Friday, April 11, 2014 at 3:10 PM
State geologists in Ohio have linked earthquake activity in the Utica Shale basin to hydraulic fracturing, for the first time. Drilling is being halted at the site of five small tremors in the Youngstown area last month, which prompted a state investigation into the link between drilling and quakes. ideastream's Tony Ganzer hears more from ODNR Spokesman Mark Bruce.
State geologists in Ohio have linked earthquake activity in the Utica Shale basin to hydraulic fracturing, for the first time, confirming the suspicions of activists pushing for drilling limits.
Drilling is being halted at the site of five small tremors in the Youngstown area last month, which prompted a state investigation into the link between drilling and quakes. The permit process will also be revised for drilling in earthquake-sensitive areas, requiring more monitoring and study.
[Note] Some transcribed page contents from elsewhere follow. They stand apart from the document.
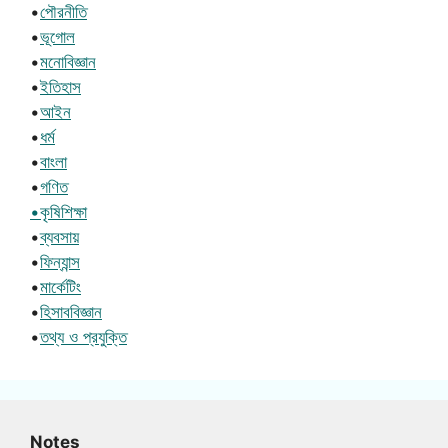
•
পৌরনীতি
•
ভূগোল
•
মনোবিজ্ঞান
•
ইতিহাস
•
আইন
•
ধর্ম
•
বাংলা
•
গণিত
•কৃষিশিক্ষা
•
ব্যবসায়
•
ফিন্যান্স
•
মার্কেটিং
•
হিসাববিজ্ঞান
•
তথ্য ও প্রযুক্তি
Notes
ideastream’s Tony Ganzer spoke with Mark Bruce, spokesman for the Ohio Department of Natural Resources.
Bruce: “After reviewing all of the available data, ODNR can draw a probable connection between hydraulic fracturing activities and seismic events that occurred in Poland Township back on March 10…people are going to ask ‘probable connection, why we must say probable connection?’ The depth of the recorded events vary greatly from one mile to four miles, to about the depth of the well, so we can’t say 100 percent that they are connected, but there is enough evidence to indicate this probable connection.”
Ganzer: “To stop the drilling in Mahoning County where we saw those quakes last month, is understandable, that’s a reaction maybe, but to change the permitting process this seems like a bigger step. Why is this happening now?”
Bruce: “This is the first time that there has been a probable link between hydraulic fracturing and induced seismicity, so that’s the first time this has happened. So as a result of that we wanted to look at what prudent and cautious steps could we take that apply to horizontal wells across the state. We feel this is an appropriate step to take.”
Ganzer: “So there is still a distinction then between fracking and waste-water injection drilling?”
Bruce: “Yes, there is. Injection wells in the state…any permit we receive now, we review that permit as it relates to known faults already, and there may be seismic monitoring with injection wells as well, but what is new is how this relates to the horizontal production wells.”
Bruce says about 400 drilling permits have been issued but not acted upon, and will be reviewed in light of the new requirements.
A seismologist with the U.S. Department of Interior said it’s the first time seismic activity has been linked to Marcellus shale exploration that’s swept the northeastern United States over the past several years.